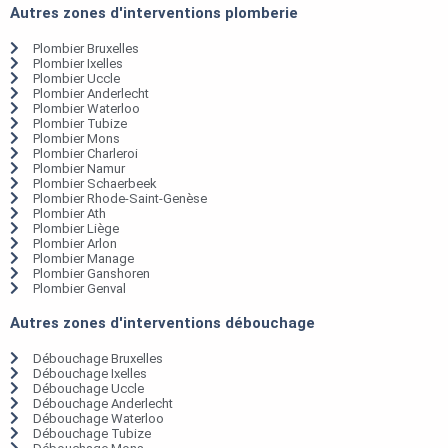
Autres zones d'interventions plomberie
Plombier Bruxelles
Plombier Ixelles
Plombier Uccle
Plombier Anderlecht
Plombier Waterloo
Plombier Tubize
Plombier Mons
Plombier Charleroi
Plombier Namur
Plombier Schaerbeek
Plombier Rhode-Saint-Genèse
Plombier Ath
Plombier Liège
Plombier Arlon
Plombier Manage
Plombier Ganshoren
Plombier Genval
Autres zones d'interventions débouchage
Débouchage Bruxelles
Débouchage Ixelles
Débouchage Uccle
Débouchage Anderlecht
Débouchage Waterloo
Débouchage Tubize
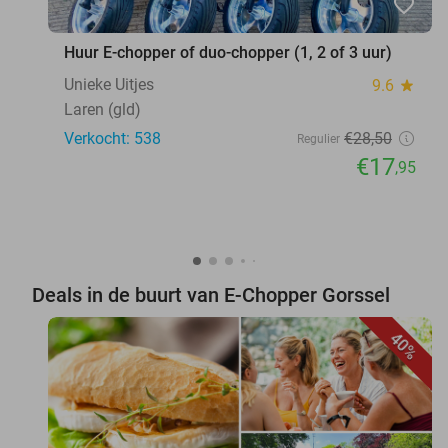
favorite_border
Huur E-chopper of duo-chopper (1, 2 of 3 uur)
Unieke Uitjes
9.6
star
Laren (gld)
Verkocht: 538
€28
,50
Regulier
€17
,95
Deals in de buurt van E-Chopper Gorssel
40%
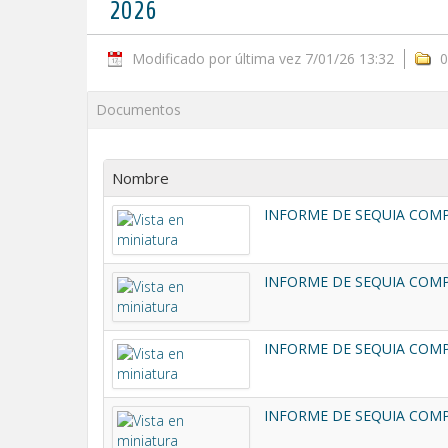
2026
Modificado por última vez 7/01/26 13:32
0
Documentos
Nombre
INFORME DE SEQUIA COMPL
INFORME DE SEQUIA COMPL
INFORME DE SEQUIA COMPL
INFORME DE SEQUIA COMPL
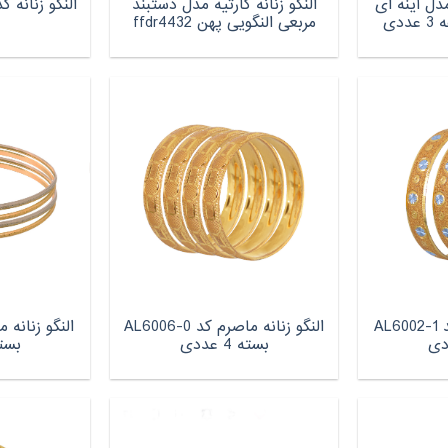
مدل آینه ای
النگو زنانه کارتیه مدل دستبند
مربعی النگویی پهن ffdr4432
النگو زنانه ماصرم کد AL6002-1
النگو زنانه ماصرم کد AL6006-0
بسته 4 عددی
بسته 4 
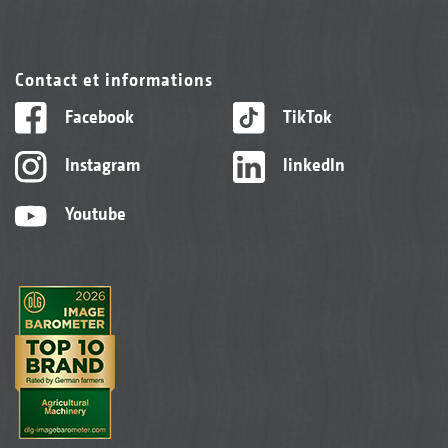
Contact et informations
Facebook
TikTok
Instagram
linkedIn
Youtube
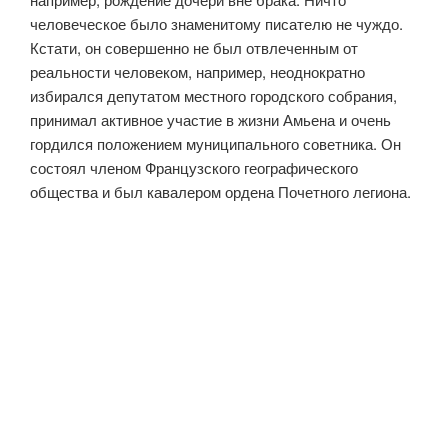
человеческое было знаменитому писателю не чуждо.
Кстати, он совершенно не был отвлеченным от
реальности человеком, например, неоднократно
избирался депутатом местного городского собрания,
принимал активное участие в жизни Амьена и очень
гордился положением муниципального советника. Он
состоял членом Французского географического
общества и был кавалером ордена Почетного легиона.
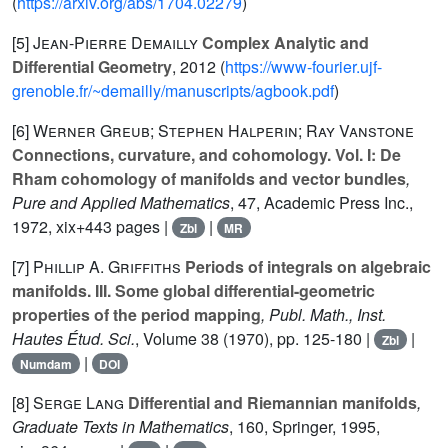
(
https://arxiv.org/abs/1704.02279
)
[5]
Jean-Pierre Demailly
Complex Analytic and
Differential Geometry
, 2012 (
https://www-fourier.ujf-
grenoble.fr/~demailly/manuscripts/agbook.pdf
)
[6]
Werner Greub; Stephen Halperin; Ray Vanstone
Connections, curvature, and cohomology. Vol. I: De
Rham cohomology of manifolds and vector bundles
,
Pure and Applied Mathematics
, 47
, Academic Press Inc.,
1972, xix+443 pages |
|
Zbl
MR
[7]
Phillip A. Griffiths
Periods of integrals on algebraic
manifolds. III. Some global differential-geometric
properties of the period mapping
, Publ. Math., Inst.
Hautes Étud. Sci.
, Volume 38
(1970), pp. 125-180 |
|
Zbl
|
Numdam
DOI
[8]
Serge Lang
Differential and Riemannian manifolds
,
Graduate Texts in Mathematics
, 160
, Springer, 1995,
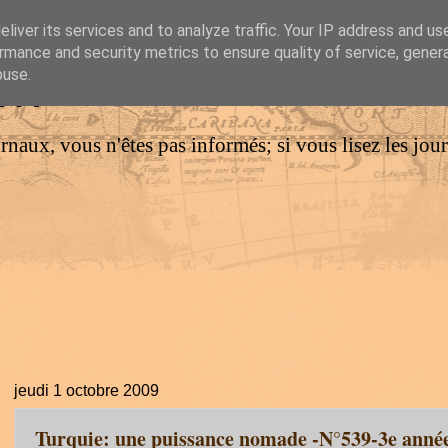
liver its services and to analyze traffic. Your IP address and us
rmance and security metrics to ensure quality of service, gene
IM
buse.
urnaux, vous n'êtes pas informés; si vous lisez les jo
jeudi 1 octobre 2009
Turquie: une puissance nomade -N°539-3e anné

_____

== What you are asked to do ==
Lines from the start of the listing above through the line holding "Werner Greub; Stephen Halperin; Ray Vanstone" are to be duplicated exactly, and nothing more; leave out the pictures.

== Answer box ==
Autres zones d'interventions plomberie
Plombier Bruxelles
Plombier Ixelles
Plombier Uccle
Plombier Anderlecht
Plombier Waterloo
Plombier Tubize
Plombier Mons
Plombier Charleroi
Plombier Namur
Plombier Schaerbeek
Plombier Rhode-Saint-Genèse
Plombier Ath
Plombier Liège
Plombier Arlon
Plombier Manage
Plombier Ganshoren
Plombier Genval
Autres zones d'interventions débouchage
Débouchage Bruxelles
Débouchage Ixelles
Débouchage Uccle
Débouchage Anderlecht
Débouchage Waterloo
Débouchage Tubize
favorite_border
Huur E-chopper of duo-chopper (1, 2 of 3 uur)
Unieke Uitjes
9.6
star
Laren (gld)
Verkocht: 538
€28
,50
Regulier
€17
,95
Deals in de buurt van E-Chopper Gorssel
40%
2026
Modificado por última vez 7/01/26 13:32
0
Documentos
Nombre
INFORME DE SEQUIA COMPL
INFORME DE SEQUIA COMPL
INFORME DE SEQUIA COMPL
INFORME DE SEQUIA COMPL
مدل آینه ای
النگو زنانه کارتیه مدل دستبند
مربعی النگویی پهن ffdr4432
النگو زنانه ماصرم کد AL6002-1
النگو زنانه ماصرم کد AL6006-0
بسته 4 عددی
بسته 4 
Contact et informations
Facebook
TikTok
Instagram
linkedIn
Youtube
человеческое было знаменитому писателю не чуждо.
Кстати, он совершенно не был отвлеченным от
реальности человеком, например, неоднократно
избирался депутатом местного городского собрания,
принимал активное участие в жизни Амьена и очень
гордился положением муниципального советника. Он
состоял членом Французского географического
общества и был кавалером ордена Почетного легиона.
(
https://arxiv.org/abs/1704.02279
)
[5]
Jean-Pierre Demailly
Complex Analytic and
Differential Geometry
, 2012 (
https://www-fourier.ujf-
grenoble.fr/~demailly/manuscripts/agbook.pdf
)
[6]
Werner Greub; Stephen Halperin; Ray Vanstone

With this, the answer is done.